Sunday brought snow and small hail, a proper Colorado spring reminder that winter doesn't leave quietly. We were moved to a site with working electricity (timing!) and made the very easy decision to stay warm and cozy in Skuhlie. Books, warm meals, and Lucky curled up between us. Some days, the best thing you can do is simply stay still, and we've gotten much better at that.
Crossing Wolf Creek Pass: Skuhlie Earns Her Keep
We left Mesa Verde early Monday to get Don to Pagosa Springs for his morning meetings. I spent time updating the blog and posts at a local library before we faced the day's real challenge: crossing Wolf Creek Pass through the San Juan Mountains. The pass had received 12 inches of snow the day before. We climbed from roughly 7,700 feet at Mesa Verde to about 12,700 feet at the summit, a significant ascent for our Skuhl. The road was clear, but the mountains on either side were buried in white, and Skuhlie felt every foot of that climb. She made it, as she always does, but we gave her a little extra appreciation at the top.

We landed for the night at Spruce Lodge in South Fork, a lovely RV and motel property right on the banks of the Rio Grande. The owner came out to greet us when we arrived. The campground is located right next to the Rio Grande. I keep turning this over in my mind: we are on the banks of a river that runs 1,896 miles, all the way to the Gulf of Mexico. It starts right here in south-central Colorado (we actually crossed its headwaters while passing through the San Juan Mountains). And yet when we camped alongside it in Albuquerque a few months ago, it was nearly dry. A trickle, surrounded by trash. Someone told me it had to do with water distribution agreements between Colorado, New Mexico, and Texas. One state can literally be indebted to another for water. I've done some research since and still don't fully understand it. What I do understand is that it's complicated, important, and a little heartbreaking to see a river of that significance reduced to a stream. That's a rabbit hole I'll keep pondering. That night, our heater quit. Our faithful, much-loved heater, the one Don's mom gifted us six years ago when we were first converting Skuhlie, the one that kept Don warm on cold evenings before this trip ever began, it gave its last warmth and called it done. We chose to see it as a sign. The cold is behind us. A new heater/AC unit we'd been eyeing might just be the next chapter.

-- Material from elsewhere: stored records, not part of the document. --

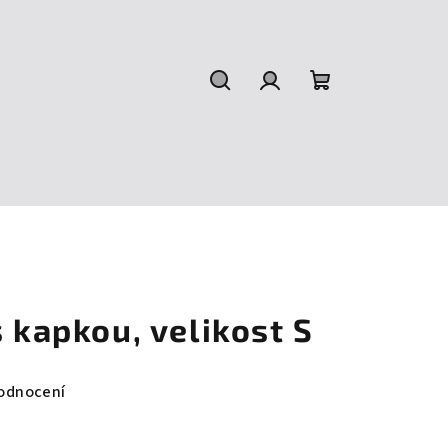
Hledat
Přihlášení
Nákupní
košík
s kapkou, velikost S
odnocení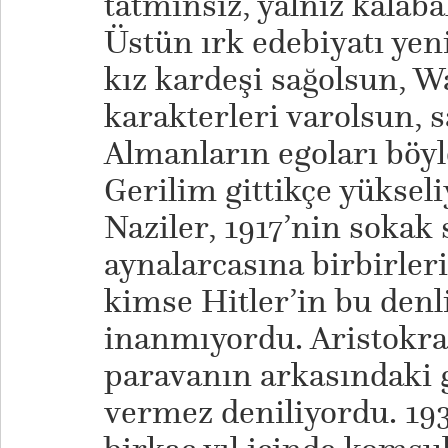
tatminsiz, yalnız kalaba
Üstün ırk edebiyatı yeni
kız kardeşi sağolsun, W
karakterleri varolsun, 
Almanların egoları böyle
Gerilim gittikçe yüksel
Naziler, 1917’nin sokak 
aynalarcasına birbirle
kimse Hitler’in bu denl
inanmıyordu. Aristokras
paravanın arkasındaki g
vermez deniliyordu. 19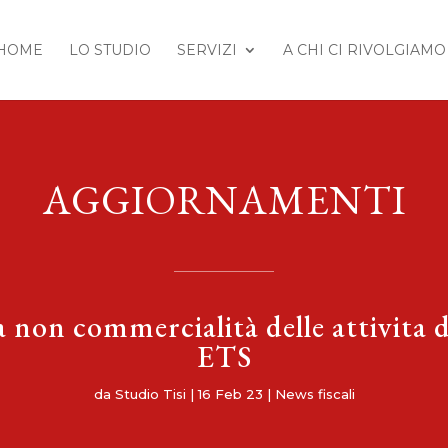
HOME
LO STUDIO
SERVIZI
A CHI CI RIVOLGIAMO
AGGIORNAMENTI
la non commercialità delle attivita d
ETS
da
Studio Tisi
|
16 Feb 23
|
News fiscali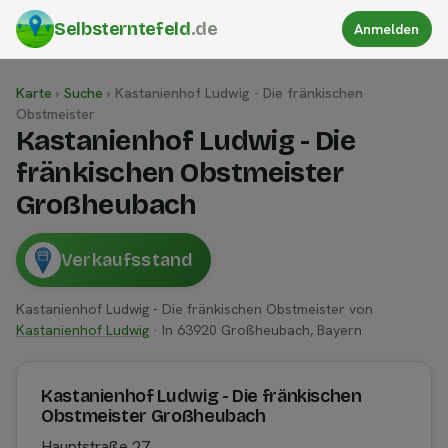
Selbsterntefeld
.de
Anmelden
Karte
›
Suche
›
Kastanienhof Ludwig - Die fränkischen
Obstmeister
Kastanienhof Ludwig - Die
fränkischen Obstmeister
Großheubach
Verkaufsstand
Kastanienhof Ludwig - Die fränkischen Obstmeister von
Kastanienhof Ludwig
· In 63920 Großheubach, Bayern
Kastanienhof Ludwig - Die fränkischen
Obstmeister Großheubach
Hauptstraße 27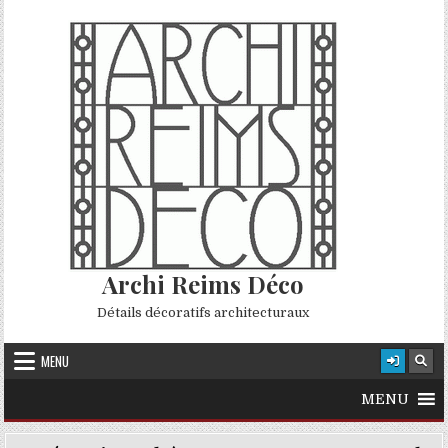
Skip to content
Archi Reims Déco
Détails décoratifs architecturaux
MENU
MENU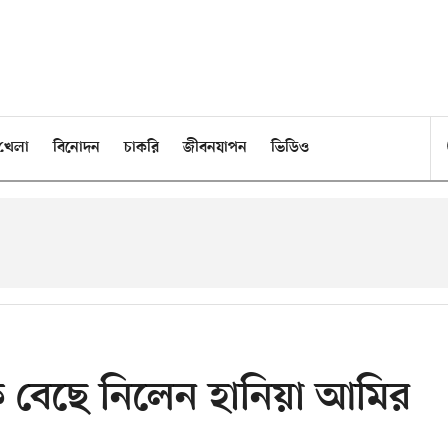
খেলা
বিনোদন
চাকরি
জীবনযাপন
ভিডিও
ে বেছে নিলেন হানিয়া আমির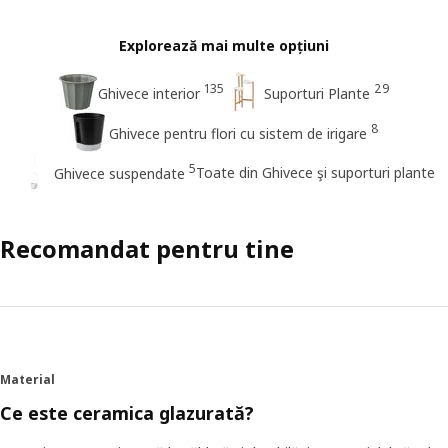
Explorează mai multe opțiuni
135
29
Ghivece interior
Suporturi Plante
8
Ghivece pentru flori cu sistem de irigare
5
Toate din Ghivece şi suporturi plante
Ghivece suspendate
Recomandat pentru tine
Material
Ce este ceramica glazurată?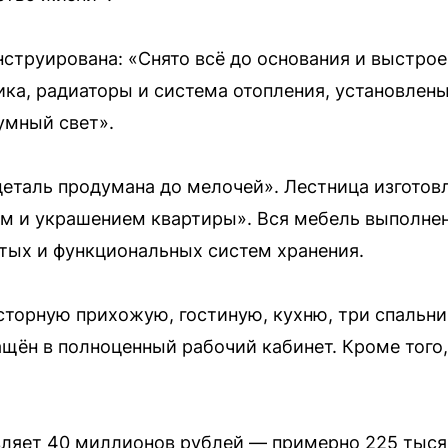
струирована: «Снято всё до основания и выстрое
ика, радиаторы и система отопления, установле
умный свет».
деталь продумана до мелочей». Лестница изготов
ем и украшением квартиры». Вся мебель выполнен
тых и функциональных систем хранения.
торную прихожую, гостиную, кухню, три спальни,
ащён в полноценный рабочий кабинет. Кроме того,
вляет 40 миллионов рублей — примерно 225 тыся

Great Sand Dunes National Park: The Giant Forgot His Sand
We pulled into Great Sand Dunes over lunch on Tuesday, and the park's cell service (while modest) was just enough for Don to finish his workday while I got lunch together and took Lucky out to explore the campground. Staying inside the parks is always the goal, and Piñon Flats delivered: rustic, beautiful, and right at the base of something that should not logically exist. We've been listening to Leave Only Footprints by Connor Knighton on this trip, and his description of the Sand Dunes as "two slides that got stuck in a viewer" has been rolling around in our heads ever since. Two completely different landscapes, a towering sand pile and the snow-capped Sangre de Cristo Mountains, pushed up against each other in a way that makes no visual sense and yet is completely real. Our running theory: a giant was playing with sand and simply forgot it here. We spent Tuesday evening climbing the dunes. The sand here is different from White Sands, no gypsum softness underfoot, and the scale is in a different category entirely. It’s also very different from the dunes we marveled at in Death Valley with my sister Gretel (who championed this whole adventure) top out around 100 to 130 feet. We were impressed by those. These are another thing altogether, the Star Dune in Great Sane Dunes reaches nearly 750 feet.

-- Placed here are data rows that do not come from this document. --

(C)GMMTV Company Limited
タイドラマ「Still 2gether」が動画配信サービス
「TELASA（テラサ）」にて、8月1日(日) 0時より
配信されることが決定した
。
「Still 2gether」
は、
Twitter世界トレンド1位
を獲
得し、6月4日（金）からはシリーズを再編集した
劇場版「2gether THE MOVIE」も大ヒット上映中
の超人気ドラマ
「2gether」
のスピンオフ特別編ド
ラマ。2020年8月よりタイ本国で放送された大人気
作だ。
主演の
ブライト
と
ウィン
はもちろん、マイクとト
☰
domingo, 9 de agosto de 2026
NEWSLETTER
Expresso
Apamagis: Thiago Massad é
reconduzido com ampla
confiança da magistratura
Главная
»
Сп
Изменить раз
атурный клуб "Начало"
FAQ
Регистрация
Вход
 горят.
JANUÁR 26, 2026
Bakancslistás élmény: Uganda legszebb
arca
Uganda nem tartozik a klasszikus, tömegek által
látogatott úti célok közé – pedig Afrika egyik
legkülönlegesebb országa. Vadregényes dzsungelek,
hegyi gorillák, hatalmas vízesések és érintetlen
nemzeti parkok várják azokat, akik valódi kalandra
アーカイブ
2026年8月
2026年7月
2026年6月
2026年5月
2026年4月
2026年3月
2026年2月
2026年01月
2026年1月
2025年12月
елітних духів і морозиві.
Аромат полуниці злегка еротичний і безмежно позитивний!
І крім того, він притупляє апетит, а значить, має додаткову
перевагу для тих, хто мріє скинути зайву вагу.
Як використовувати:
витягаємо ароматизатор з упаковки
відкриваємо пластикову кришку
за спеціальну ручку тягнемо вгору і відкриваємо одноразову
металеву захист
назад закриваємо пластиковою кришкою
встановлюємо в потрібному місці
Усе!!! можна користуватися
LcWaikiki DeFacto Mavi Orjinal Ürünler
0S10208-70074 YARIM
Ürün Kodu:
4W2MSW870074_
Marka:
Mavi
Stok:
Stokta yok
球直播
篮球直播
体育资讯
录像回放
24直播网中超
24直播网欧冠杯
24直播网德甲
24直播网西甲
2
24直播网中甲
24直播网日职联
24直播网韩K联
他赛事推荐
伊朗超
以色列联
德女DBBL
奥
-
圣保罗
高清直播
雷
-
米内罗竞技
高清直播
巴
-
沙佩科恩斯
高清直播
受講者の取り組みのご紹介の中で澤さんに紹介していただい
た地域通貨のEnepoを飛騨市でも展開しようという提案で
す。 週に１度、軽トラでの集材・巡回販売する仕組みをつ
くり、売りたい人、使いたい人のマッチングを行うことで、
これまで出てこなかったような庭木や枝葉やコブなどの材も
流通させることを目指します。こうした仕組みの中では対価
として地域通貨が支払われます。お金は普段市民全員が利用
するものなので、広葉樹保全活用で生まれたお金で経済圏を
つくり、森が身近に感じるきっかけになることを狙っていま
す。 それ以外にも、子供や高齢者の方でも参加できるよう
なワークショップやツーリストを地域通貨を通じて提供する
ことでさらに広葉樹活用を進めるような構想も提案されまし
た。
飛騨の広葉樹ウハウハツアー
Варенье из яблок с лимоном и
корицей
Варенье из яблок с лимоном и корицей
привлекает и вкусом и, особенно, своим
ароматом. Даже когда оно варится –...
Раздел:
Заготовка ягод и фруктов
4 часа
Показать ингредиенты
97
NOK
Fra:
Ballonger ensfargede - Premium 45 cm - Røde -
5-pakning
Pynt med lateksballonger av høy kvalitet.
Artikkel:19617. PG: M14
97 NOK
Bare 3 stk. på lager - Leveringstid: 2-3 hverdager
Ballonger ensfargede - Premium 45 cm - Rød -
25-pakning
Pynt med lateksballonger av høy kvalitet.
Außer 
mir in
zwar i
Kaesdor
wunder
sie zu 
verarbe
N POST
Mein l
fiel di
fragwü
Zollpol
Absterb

Wednesday morning, I set out solo for the lookout point hike, with an audiobook playing at high volume. There are bears in this area, and my feeling is: if one is nearby, I'd just like it to know I'm there too. The view from the top was worth the uphill and the bear awareness. I fell into conversation with a couple from Colorado Springs, and we watched the tiny figures moving across the dunes below together. Ants. We were those ants yesterday. How quickly perspective shifts. The Colorado Springs couple also mentioned something that went straight onto the "next time" list: the Ute Nation has a conservation area near Mesa Verde that offers interpretive tours. That is very much Don's kind of thing, and we filed it away immediately. It turns out that everyone who travels long enough develops a "next time" list. Ours is growing nicely. Coming down the trail, a winter weather alert arrived on my phone. The pass ahead was expecting heavy snow overnight.

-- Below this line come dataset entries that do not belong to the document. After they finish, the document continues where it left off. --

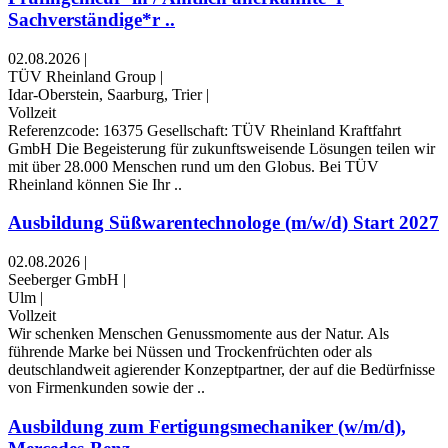
Sachverständige*r ..
02.08.2026
|
TÜV Rheinland Group
|
Idar-Oberstein, Saarburg, Trier
|
Vollzeit
Referenzcode: 16375 Gesellschaft: TÜV Rheinland Kraftfahrt
GmbH Die Begeisterung für zukunftsweisende Lösungen teilen wir
mit über 28.000 Menschen rund um den Globus. Bei TÜV
Rheinland können Sie Ihr ..
Ausbildung Süßwarentechnologe (m/w/d) Start 2027
02.08.2026
|
Seeberger GmbH
|
Ulm
|
Vollzeit
Wir schenken Menschen Genussmomente aus der Natur. Als
führende Marke bei Nüssen und Trockenfrüchten oder als
deutschlandweit agierender Konzeptpartner, der auf die Bedürfnisse
von Firmenkunden sowie der ..
Ausbildung zum Fertigungsmechaniker (w/m/d),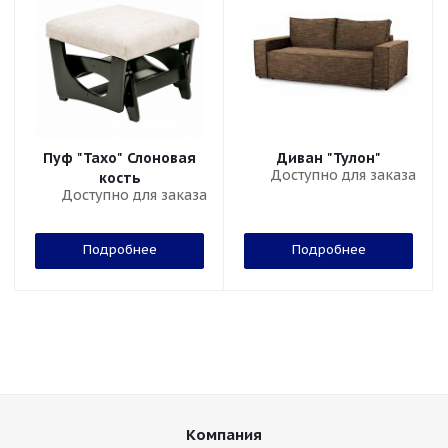
Пуф "Тахо" Слоновая
Диван "Тулон"
Доступно для заказа
кость
Доступно для заказа
Подробнее
Подробнее
Компания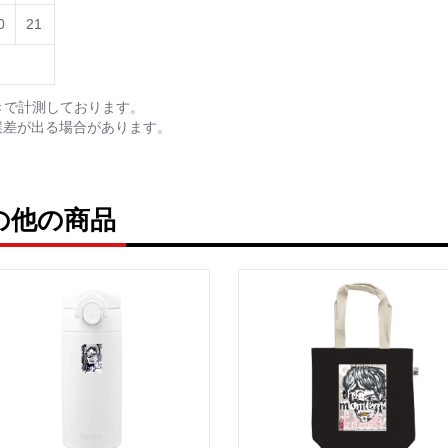
0
21
<デザイン画集&グッズカ
きで計測しております。
＿＿＿＿＿＿＿＿＿＿＿
誤差が出る場合があります。
小説 [弛まぬ言霊]
挿画&グッズカタログ <デ
＜著者:作詞/挿画作成＞ 
ruの他の商品
☆本作品内で表現されてい
日本語版: https://amzn.as
小説 [弛まぬ言霊] 挿画
<デザイン画集:Comics Styl
＜著者:挿画作成＞ 凛々風
日本語版: https://amzn.as
小説 [弛まぬ言霊] <挿画: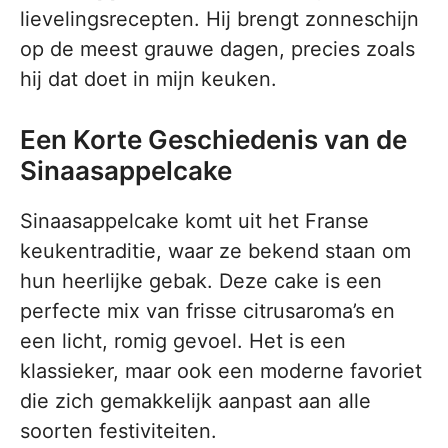
lievelingsrecepten. Hij brengt zonneschijn
op de meest grauwe dagen, precies zoals
hij dat doet in mijn keuken.
Een Korte Geschiedenis van de
Sinaasappelcake
Sinaasappelcake komt uit het Franse
keukentraditie, waar ze bekend staan om
hun heerlijke gebak. Deze cake is een
perfecte mix van frisse citrusaroma’s en
een licht, romig gevoel. Het is een
klassieker, maar ook een moderne favoriet
die zich gemakkelijk aanpast aan alle
soorten festiviteiten.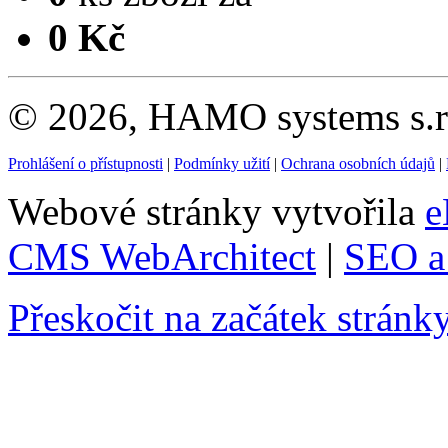
0 Kč
© 2026, HAMO systems s.r.
Prohlášení o přístupnosti
|
Podmínky užití
|
Ochrana osobních údajů
|
Webové stránky vytvořila
e
CMS WebArchitect
|
SEO a 
Přeskočit na začátek stránk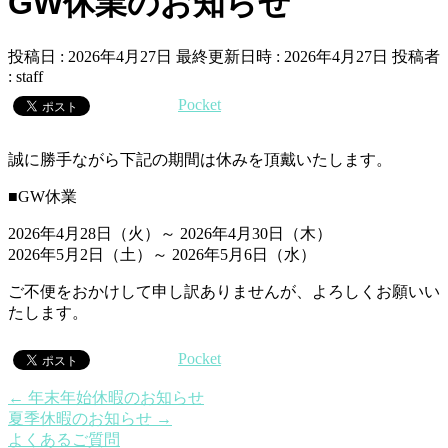
GW休業のお知らせ
投稿日 : 2026年4月27日
最終更新日時 : 2026年4月27日
投稿者
:
staff
Pocket
誠に勝手ながら下記の期間は休みを頂戴いたします。
■GW休業
2026年4月28日（火）～ 2026年4月30日（木）
2026年5月2日（土）～ 2026年5月6日（水）
ご不便をおかけして申し訳ありませんが、よろしくお願いい
たします。
Pocket
←
年末年始休暇のお知らせ
夏季休暇のお知らせ
→
よくあるご質問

Pueblo & Colorado Springs, CO

We made the call to cross early, and treated ourselves to a hotel night in Pueblo, a decision the rain enthusiastically validated all evening. Thai food via Uber Eats, a large bed, and a TV. We closed the week in Colorado Springs at a Harvest Host brewery; a cold but manageable night, a beer flight, and Lucky doing what Lucky does best: collecting attention from everyone within reach.
Week 26 Takeaway

Six months in, and this is what I know: we made the right call. Not every week is easy. This one had frozen campsites, a broken heater, a mountain pass that required more faith in Skuhlie than we felt entirely comfortable, and weather that reminded us repeatedly that Colorado does not consider May to be summer. And yet, Mesa Verde moved us, the Sand Dunes astonished us, the Rio Grande gave us something to think about, and we ended the week warm and fed and exactly where we wanted to be.
Halfway through our Adult Gap Year. Excited to see what is still ahead.